In Guido’s most recent post in this miniseries on manual alphabet evolution in sign languages, he discussed the role of character mapping on networks in phylogenetic inference. He pointed out how we used this approach to infer evolutionary pathways of languages, and why this step in exploratory data analysis is important, given the complexity of the underlying signal in this data set.

In this new post, I take up the topic of hand-shape evolution in more detail, explaining some of the complexities involved in studying sign language evolution. I will specifically look at how we can identify both vertical and horizontal processes in the evolution of hand-shapes.

Introduction

We know very little about how signs and hand-shapes actually evolve. There have been a few studies — most of them from decades ago — comparing American Sign Language in videos and dictionaries from the early 20th century with then contemporary forms (Frishberg 1975; Battison et al. 1975).

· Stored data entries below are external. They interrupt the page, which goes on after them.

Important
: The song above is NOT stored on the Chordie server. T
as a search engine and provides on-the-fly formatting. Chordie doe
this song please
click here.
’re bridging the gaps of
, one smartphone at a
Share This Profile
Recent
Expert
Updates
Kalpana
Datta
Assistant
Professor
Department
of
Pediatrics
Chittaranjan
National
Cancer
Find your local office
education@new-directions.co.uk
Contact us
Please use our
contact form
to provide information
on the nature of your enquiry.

One study in particular argued that, as a sign language emerges in a community of signers, crystallizing into a stable linguistic system, the signs evolve in a quasi-teleological way from earlier, more gesture- or pantomime-like forms to more language-like forms, cutting similar evolutionary pathways leading to more constraints on articulation and to general systematization.

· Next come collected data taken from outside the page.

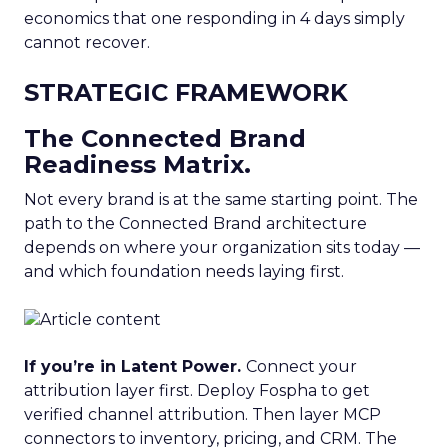
economics that one responding in 4 days simply
cannot recover.
STRATEGIC FRAMEWORK
The Connected Brand
Readiness Matrix.
Not every brand is at the same starting point. The
path to the Connected Brand architecture
depends on where your organization sits today —
and which foundation needs laying first.
If you’re in Latent Power.
Connect your
attribution layer first. Deploy Fospha to get
verified channel attribution. Then layer MCP
connectors to inventory, pricing, and CRM. The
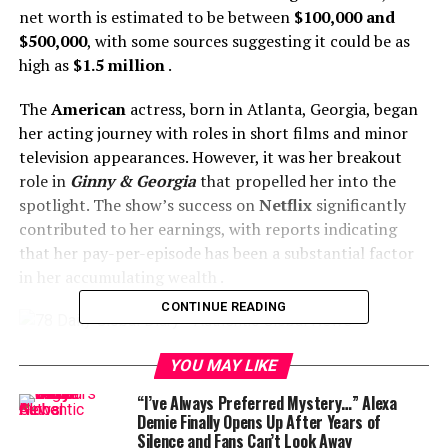
net worth is estimated to be between
$100,000 and
$500,000
, with some sources suggesting it could be as
high as
$1.5 million
.
The
American
actress, born in Atlanta, Georgia, began
her acting journey with roles in short films and minor
television appearances. However, it was her breakout
role in
Ginny & Georgia
that propelled her into the
spotlight. The show’s success on
Netflix
significantly
contributed to her earnings, with reports indicating
that her pay-per-episode has been a substantial factor
in her accumulating wealth .
CONTINUE READING
YOU MAY LIKE
Beyond her acting endeavors,
Gentry
has leveraged her
“I’ve Always Preferred Mystery…” Alexa
growing popularity on social media platforms,
Demie Finally Opens Up After Years of
Silence and Fans Can’t Look Away
particularly Instagram, where she boasts a significant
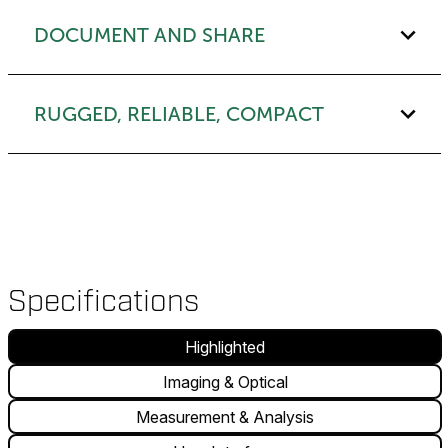
DOCUMENT AND SHARE
RUGGED, RELIABLE, COMPACT
Specifications
Highlighted
Imaging & Optical
Measurement & Analysis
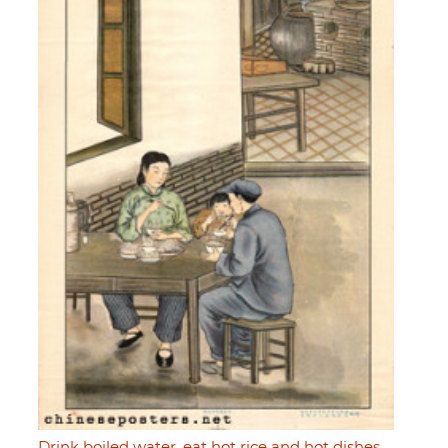
Drink boiled water, eat hot rice and hot dishes,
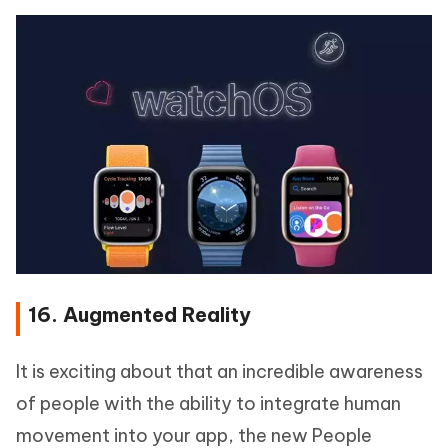
16. Augmented Reality
It is exciting about that an incredible awareness
of people with the ability to integrate human
movement into your app, the new People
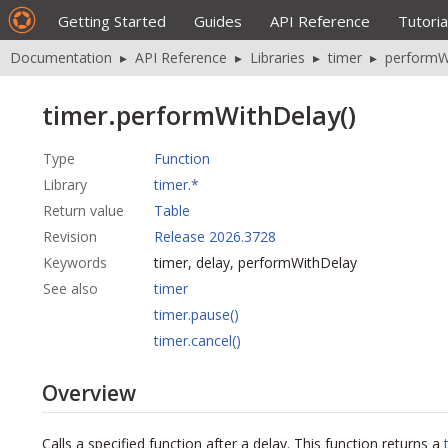
Getting Started
Guides
API Reference
Tutoria
Documentation
▸
API Reference
▸
Libraries
▸
timer
▸
performW
timer.performWithDelay()
Type
Function
Library
timer.*
Return value
Table
Revision
Release 2026.3728
Keywords
timer, delay, performWithDelay
See also
timer
timer.pause()
timer.cancel()
Overview
Calls a specified function after a delay. This function returns a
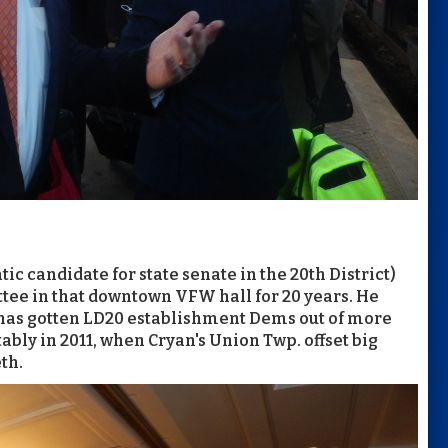
c candidate for state senate in the 20th District)
tee in that downtown VFW hall for 20 years. He
has gotten LD20 establishment Dems out of more
tably in 2011, when Cryan's Union Twp. offset big
th.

But what happens (in this story) once sign languages become linguistic systems? Do they continue evolving, as happens in spoken languages? If yes, how? Investigating these kinds of questions was one of my motivations for tracking down historical examples of manual alphabets for over a dozen sign languages. The pay-off (besides the thrill of the treasure hunt) is that, by tracing hand-shapes through historical examples and comparing them with contemporary sign languages, we can infer the vertical and horizontal evolutionary processes affecting sign languages and hand-shape forms.

Vertical and horizontal aspects of hand-shape evolution

Consider part of the Neighbor-net from our paper (see Part 1) including the Austrian-origin and Russian groups in the figure below. Russian 1835 is the earliest manual alphabet in our sample published in Russia (St. Petersburg); and Danish 1808, in the Danish subgroup, was published in Copenhagen.

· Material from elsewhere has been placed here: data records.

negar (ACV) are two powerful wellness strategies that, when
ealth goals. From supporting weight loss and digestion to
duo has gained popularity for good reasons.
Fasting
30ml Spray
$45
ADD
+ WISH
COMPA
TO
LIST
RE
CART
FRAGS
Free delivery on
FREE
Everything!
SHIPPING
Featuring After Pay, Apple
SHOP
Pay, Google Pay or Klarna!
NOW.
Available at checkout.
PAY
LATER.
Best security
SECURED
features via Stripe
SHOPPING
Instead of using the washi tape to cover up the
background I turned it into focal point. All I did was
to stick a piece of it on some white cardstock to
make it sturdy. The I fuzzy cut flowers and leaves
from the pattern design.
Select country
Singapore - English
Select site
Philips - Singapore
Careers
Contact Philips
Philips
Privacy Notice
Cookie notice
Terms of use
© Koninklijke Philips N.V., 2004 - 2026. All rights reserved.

While the two manual alphabets are found in different neighborhoods in the graph, they share a number of hand-shapes, some of which were (and still are) shared widely throughout Europe, for reasons that we discuss in the main paper.

One such hand-shape represents the Latin / Cyrillic letter "A" in both Danish 1808 and Russian 1835, as illustrated in the timeline here.


Note the position of the thumbs at the bottom of the figure: in both early examples, the thumb is adjacent to the bent index finger. In an example from Danish SL in 1907 (and subsequently in 1926 and 1967), the position of the thumb has shifted across the index finger. For Russian SL, too, the position of the thumb in the contemporary hand-shape representing the Cyrillic letter A has crept across the index finger to the front of the fist (the hand-shape in the figure is my attempt to reproduce the source; see here for the real thing).

There are two points to note here in connection with evolutionary processes. First, these changes in thumb position appear to have a vertical aspect: as signers in a community used these hand-shapes and transmitted them to later generations, they also modified the forms in subtle ways, perhaps unconsciously in a process with analogies to sound change in spoken language.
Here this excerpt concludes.